Un'agenda delle priorità per chi deve partire entro 30 giorni, una ulteriore 'finestra' per urgenze più strette se la partenza è nel giro di 15 giorni. Sono i nuovi servizi attivati dalla Questura di Bologna per venire incontro alla cittadinanza, alle prese con i tempi lunghi nei rilasci o rinnovi dei passaporti, una problematica nazionale dovuta a una serie di cause, dal 'post Covid' alla Brexit.
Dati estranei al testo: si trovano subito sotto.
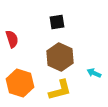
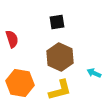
orange hexagon: rotated 8 degrees counterclockwise
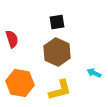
brown hexagon: moved 3 px left, 5 px up
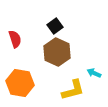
black square: moved 2 px left, 4 px down; rotated 28 degrees counterclockwise
red semicircle: moved 3 px right
yellow L-shape: moved 13 px right
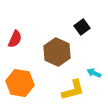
black square: moved 27 px right, 1 px down
red semicircle: rotated 42 degrees clockwise
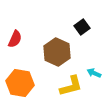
yellow L-shape: moved 2 px left, 4 px up
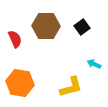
red semicircle: rotated 48 degrees counterclockwise
brown hexagon: moved 11 px left, 26 px up; rotated 24 degrees counterclockwise
cyan arrow: moved 9 px up
yellow L-shape: moved 1 px down
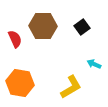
brown hexagon: moved 3 px left
yellow L-shape: rotated 15 degrees counterclockwise
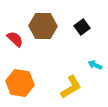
red semicircle: rotated 24 degrees counterclockwise
cyan arrow: moved 1 px right, 1 px down
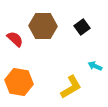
cyan arrow: moved 1 px down
orange hexagon: moved 1 px left, 1 px up
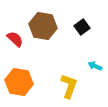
brown hexagon: rotated 8 degrees clockwise
yellow L-shape: moved 2 px left, 1 px up; rotated 40 degrees counterclockwise
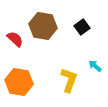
cyan arrow: rotated 16 degrees clockwise
yellow L-shape: moved 6 px up
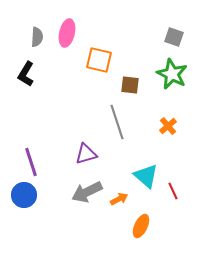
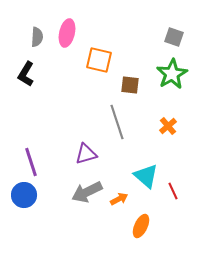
green star: rotated 16 degrees clockwise
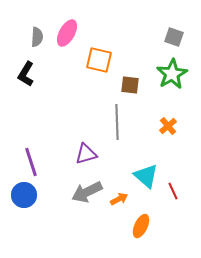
pink ellipse: rotated 16 degrees clockwise
gray line: rotated 16 degrees clockwise
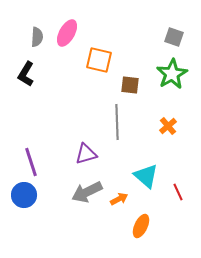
red line: moved 5 px right, 1 px down
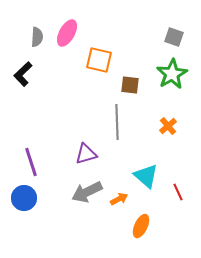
black L-shape: moved 3 px left; rotated 15 degrees clockwise
blue circle: moved 3 px down
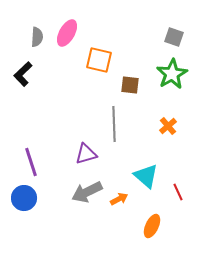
gray line: moved 3 px left, 2 px down
orange ellipse: moved 11 px right
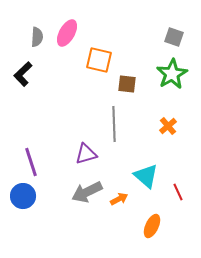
brown square: moved 3 px left, 1 px up
blue circle: moved 1 px left, 2 px up
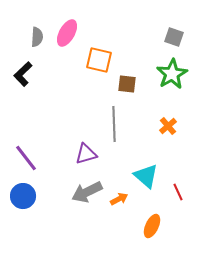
purple line: moved 5 px left, 4 px up; rotated 20 degrees counterclockwise
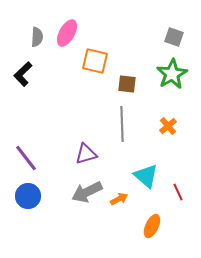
orange square: moved 4 px left, 1 px down
gray line: moved 8 px right
blue circle: moved 5 px right
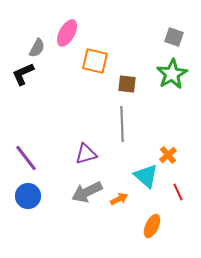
gray semicircle: moved 11 px down; rotated 24 degrees clockwise
black L-shape: rotated 20 degrees clockwise
orange cross: moved 29 px down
L'urgenza che giustifica un trattamento prioritario nel procedimento – spiega la stessa Questura – deve essere documentata (con biglietto aereo o altre 'prove'), oltre a richiedere una autocertificazione. Per chi ha 30 giorni di tempo, è stato attivato un ufficio ad hoc nell'ex Urp di Piazza Galilei, di fronte all'ingresso principale della Questura. Mentre chi deve partire entro 15 giorni, e può dimostrarlo, può recarsi negli uffici di via Sant'Isaia, gli stessi dove vengono fissati gli appuntamenti dell'agenda ordinaria. Per dare vita a questi servizi è stato potenziato il personale dell'ufficio passaporti. Al di fuori dei parametri di urgenza dimostrabili, si procede invece con l'agenda ordinaria. Oltre a questo, sempre per la velocizzazione delle pratiche di rilascio dei passaporti la Questura ha sottoscritto protocolli con la Fiavet (associazione che raggruppa le agenzie di viaggio), e con gli ospedali Maggiore, Sant'Orsola e Rizzoli per il personale sanitario che potrà fare domanda nei rispettivi posti di polizia. E' infine allo studio un accordo dello stesso tipo anche con l'Università di Bologna, rivolto in particolare agli studenti fuorisede.

A coordinare il lavoro dell'ufficio passaporti è Marco Gianfrancesco, recentemente nominato dirigente della divisione di Polizia amministrativa e sociale.